French computer scientist

Roch Guérin is a French computer scientist. He is the Harold B. & Adelaide G. Welge Professor of Computer Science at the McKelvey School of Engineering at Washington University in St. Louis, and chair of the Computer Science & Engineering department at that university. Prior to that he was the Alfred Fitler Moore Professor of Telecommunications Networks and professor of electrical and systems engineering and computer and information science at the University of Pennsylvania. He worked for 12 years at the IBM Thomas J. Watson Research Center.

Obtaining his BS from École nationale supérieure des telecommunications, he received his MS in 1984 and PhD in 1986 from the California Institute of Technology.

His research centers on computer networks, cloud computing, performance analysis, and network economics. He is a Fellow of the ACM and IEEE for contributions to the theory and practice of quality-of-service guarantees in packet networks, and the development and application of the equivalent bandwidth concept.

==Selected research==
- Yavatkar, Raj, Dimitrios Pendarakis, and Roch Guerin. "A framework for policy-based admission control." (2000).
- Apostolopoulos, George, et al. QoS routing mechanisms and OSPF extensions.

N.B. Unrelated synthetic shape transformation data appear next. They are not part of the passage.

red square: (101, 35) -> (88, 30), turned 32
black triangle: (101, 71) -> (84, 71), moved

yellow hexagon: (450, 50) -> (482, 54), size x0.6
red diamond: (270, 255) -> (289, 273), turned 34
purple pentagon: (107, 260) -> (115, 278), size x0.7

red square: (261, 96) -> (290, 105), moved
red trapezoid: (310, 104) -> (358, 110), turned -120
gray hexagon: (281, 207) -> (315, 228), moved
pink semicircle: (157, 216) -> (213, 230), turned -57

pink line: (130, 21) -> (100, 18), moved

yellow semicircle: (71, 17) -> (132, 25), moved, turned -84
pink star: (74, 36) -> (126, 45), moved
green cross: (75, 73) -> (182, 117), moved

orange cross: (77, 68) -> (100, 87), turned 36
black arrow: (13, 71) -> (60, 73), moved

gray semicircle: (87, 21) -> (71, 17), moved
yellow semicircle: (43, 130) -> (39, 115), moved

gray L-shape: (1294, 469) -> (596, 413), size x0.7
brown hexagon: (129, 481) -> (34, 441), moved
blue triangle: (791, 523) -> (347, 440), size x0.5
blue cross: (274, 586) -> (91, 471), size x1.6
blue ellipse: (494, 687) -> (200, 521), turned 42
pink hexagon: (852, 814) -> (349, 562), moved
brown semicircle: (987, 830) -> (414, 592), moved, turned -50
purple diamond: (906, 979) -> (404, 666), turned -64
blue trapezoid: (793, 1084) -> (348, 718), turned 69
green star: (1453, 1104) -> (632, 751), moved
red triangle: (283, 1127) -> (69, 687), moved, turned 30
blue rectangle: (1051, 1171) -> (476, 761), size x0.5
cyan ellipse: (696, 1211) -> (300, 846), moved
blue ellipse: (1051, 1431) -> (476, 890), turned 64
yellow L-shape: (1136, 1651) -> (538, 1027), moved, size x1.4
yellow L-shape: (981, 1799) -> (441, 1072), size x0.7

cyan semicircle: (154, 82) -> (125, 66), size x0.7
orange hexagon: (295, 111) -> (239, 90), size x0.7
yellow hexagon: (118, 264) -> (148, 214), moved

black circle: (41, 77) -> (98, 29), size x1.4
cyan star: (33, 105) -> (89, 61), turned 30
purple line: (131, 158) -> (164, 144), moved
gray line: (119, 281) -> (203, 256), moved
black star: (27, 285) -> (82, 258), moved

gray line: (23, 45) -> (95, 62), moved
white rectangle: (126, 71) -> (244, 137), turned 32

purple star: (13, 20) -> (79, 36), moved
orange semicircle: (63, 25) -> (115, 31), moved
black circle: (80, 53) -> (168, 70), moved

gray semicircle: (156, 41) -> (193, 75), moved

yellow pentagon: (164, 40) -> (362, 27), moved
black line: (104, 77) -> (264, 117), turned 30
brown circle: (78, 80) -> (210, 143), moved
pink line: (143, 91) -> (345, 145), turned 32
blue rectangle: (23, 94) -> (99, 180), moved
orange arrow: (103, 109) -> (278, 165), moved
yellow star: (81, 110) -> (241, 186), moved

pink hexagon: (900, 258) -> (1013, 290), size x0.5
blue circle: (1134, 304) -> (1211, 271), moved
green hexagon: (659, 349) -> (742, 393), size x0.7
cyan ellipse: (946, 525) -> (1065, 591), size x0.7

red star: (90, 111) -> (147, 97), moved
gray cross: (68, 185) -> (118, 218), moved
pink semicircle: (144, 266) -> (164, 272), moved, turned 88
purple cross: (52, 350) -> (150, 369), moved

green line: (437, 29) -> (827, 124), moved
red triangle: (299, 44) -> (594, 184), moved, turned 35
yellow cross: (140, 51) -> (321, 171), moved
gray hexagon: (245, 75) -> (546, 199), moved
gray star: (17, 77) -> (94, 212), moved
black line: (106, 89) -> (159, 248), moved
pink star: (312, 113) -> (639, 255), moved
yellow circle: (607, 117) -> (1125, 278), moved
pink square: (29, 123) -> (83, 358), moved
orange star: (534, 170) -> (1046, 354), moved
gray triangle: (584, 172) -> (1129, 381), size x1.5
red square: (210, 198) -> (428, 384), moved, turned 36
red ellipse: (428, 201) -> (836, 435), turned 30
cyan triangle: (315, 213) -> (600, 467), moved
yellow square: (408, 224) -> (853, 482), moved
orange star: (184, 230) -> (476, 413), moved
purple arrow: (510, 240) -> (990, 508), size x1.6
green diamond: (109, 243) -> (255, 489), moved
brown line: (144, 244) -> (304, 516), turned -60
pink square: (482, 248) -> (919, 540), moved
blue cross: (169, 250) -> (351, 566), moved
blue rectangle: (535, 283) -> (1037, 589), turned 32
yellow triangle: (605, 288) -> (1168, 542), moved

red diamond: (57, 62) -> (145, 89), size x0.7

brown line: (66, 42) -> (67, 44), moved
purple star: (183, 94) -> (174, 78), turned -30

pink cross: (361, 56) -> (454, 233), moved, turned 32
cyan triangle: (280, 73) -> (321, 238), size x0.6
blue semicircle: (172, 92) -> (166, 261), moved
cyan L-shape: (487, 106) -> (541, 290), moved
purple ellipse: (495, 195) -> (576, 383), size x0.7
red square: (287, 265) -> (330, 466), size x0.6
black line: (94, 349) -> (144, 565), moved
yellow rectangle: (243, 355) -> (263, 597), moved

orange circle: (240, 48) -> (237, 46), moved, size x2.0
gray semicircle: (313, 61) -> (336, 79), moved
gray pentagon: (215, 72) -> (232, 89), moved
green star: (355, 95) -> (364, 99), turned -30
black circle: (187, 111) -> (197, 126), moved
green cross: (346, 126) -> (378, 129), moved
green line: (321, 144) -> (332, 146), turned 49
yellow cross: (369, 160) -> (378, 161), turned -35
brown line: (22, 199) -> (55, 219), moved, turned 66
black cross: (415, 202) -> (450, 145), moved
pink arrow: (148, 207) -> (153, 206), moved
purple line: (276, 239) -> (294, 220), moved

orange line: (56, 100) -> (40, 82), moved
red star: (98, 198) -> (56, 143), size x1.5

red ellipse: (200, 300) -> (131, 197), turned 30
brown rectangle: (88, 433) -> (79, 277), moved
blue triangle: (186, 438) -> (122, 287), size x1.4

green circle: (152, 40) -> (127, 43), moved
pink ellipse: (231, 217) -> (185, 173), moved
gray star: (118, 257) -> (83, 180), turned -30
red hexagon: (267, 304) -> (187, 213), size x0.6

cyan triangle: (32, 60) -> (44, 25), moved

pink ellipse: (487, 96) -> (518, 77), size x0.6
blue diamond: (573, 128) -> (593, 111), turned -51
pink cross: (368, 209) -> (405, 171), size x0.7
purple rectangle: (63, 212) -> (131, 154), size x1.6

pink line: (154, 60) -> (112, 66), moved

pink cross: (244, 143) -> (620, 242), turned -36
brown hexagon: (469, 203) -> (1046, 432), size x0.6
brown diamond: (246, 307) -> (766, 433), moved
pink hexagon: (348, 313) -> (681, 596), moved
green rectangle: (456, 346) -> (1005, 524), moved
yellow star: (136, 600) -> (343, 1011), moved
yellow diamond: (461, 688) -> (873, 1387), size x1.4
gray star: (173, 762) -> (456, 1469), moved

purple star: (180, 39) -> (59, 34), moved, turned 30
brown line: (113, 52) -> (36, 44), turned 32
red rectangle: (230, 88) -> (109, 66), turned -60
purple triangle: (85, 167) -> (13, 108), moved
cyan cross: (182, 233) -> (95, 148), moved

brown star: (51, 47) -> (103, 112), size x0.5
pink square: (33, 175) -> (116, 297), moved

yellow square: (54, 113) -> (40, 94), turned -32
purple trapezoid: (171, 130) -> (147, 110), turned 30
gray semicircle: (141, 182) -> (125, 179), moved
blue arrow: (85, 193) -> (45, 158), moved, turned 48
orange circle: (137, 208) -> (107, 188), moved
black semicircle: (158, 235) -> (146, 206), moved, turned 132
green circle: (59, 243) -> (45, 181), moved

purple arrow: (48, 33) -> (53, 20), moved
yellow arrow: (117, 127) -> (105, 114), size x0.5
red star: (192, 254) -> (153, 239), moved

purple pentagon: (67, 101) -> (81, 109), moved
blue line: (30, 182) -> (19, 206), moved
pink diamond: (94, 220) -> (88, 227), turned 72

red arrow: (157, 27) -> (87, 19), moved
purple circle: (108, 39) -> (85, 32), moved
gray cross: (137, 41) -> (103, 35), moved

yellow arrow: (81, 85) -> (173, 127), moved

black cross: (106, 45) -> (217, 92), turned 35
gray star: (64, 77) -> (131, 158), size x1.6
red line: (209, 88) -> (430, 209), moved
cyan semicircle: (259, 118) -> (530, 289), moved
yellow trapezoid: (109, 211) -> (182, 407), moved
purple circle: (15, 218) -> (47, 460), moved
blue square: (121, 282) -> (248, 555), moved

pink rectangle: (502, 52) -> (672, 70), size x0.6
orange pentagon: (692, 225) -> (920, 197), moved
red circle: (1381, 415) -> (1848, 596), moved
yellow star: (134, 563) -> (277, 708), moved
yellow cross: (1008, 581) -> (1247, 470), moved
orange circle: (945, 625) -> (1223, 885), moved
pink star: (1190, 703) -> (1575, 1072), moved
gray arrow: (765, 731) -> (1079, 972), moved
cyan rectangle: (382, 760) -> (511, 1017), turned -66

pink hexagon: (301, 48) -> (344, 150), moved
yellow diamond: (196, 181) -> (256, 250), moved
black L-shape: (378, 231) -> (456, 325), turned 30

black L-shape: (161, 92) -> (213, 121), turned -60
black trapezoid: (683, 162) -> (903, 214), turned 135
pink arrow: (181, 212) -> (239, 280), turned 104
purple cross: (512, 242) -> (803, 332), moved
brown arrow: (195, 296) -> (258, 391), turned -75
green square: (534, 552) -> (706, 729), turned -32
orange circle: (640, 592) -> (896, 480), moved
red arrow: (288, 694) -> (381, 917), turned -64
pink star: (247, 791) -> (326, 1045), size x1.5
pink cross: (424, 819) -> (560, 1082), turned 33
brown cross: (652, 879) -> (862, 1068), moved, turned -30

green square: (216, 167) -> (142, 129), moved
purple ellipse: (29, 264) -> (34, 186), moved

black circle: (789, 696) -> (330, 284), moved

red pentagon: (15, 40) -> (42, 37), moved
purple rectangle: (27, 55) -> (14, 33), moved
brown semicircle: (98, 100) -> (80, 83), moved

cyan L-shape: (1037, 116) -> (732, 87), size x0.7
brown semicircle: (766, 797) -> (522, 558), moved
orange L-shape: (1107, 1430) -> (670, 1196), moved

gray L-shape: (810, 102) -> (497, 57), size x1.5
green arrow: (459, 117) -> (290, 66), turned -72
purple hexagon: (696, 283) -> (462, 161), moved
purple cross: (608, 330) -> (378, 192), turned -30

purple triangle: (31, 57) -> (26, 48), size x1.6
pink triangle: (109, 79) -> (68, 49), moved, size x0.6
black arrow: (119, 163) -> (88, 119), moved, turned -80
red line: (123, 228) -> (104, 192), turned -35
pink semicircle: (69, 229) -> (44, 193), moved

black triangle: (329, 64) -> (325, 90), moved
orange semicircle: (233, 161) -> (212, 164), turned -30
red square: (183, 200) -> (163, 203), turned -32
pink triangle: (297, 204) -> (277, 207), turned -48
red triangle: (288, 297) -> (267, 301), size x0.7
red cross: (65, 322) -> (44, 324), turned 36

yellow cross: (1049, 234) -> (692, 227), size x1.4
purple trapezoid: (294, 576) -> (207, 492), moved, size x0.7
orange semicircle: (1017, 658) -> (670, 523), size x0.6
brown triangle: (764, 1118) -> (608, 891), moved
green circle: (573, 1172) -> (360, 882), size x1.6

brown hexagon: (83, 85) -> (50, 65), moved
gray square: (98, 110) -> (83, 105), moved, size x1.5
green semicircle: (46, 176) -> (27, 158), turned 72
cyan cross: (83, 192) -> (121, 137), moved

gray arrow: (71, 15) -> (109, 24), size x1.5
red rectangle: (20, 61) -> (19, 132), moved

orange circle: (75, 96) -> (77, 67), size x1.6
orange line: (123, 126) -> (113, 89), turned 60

Vol. 999. RFC 2676, August, 1999.
- Guerin, Roch A., and Ariel Orda. "QoS routing in networks with inaccurate information: theory and algorithms." IEEE/ACM transactions on Networking 7.3 (1999): 350-364.
- Guerin, Roch, Hamid Ahmadi, and Mahmoud Naghshineh. "Equivalent capacity and its application to bandwidth allocation in high-speed networks." IEEE Journal on selected areas in communications 9.7 (1991): 968-981.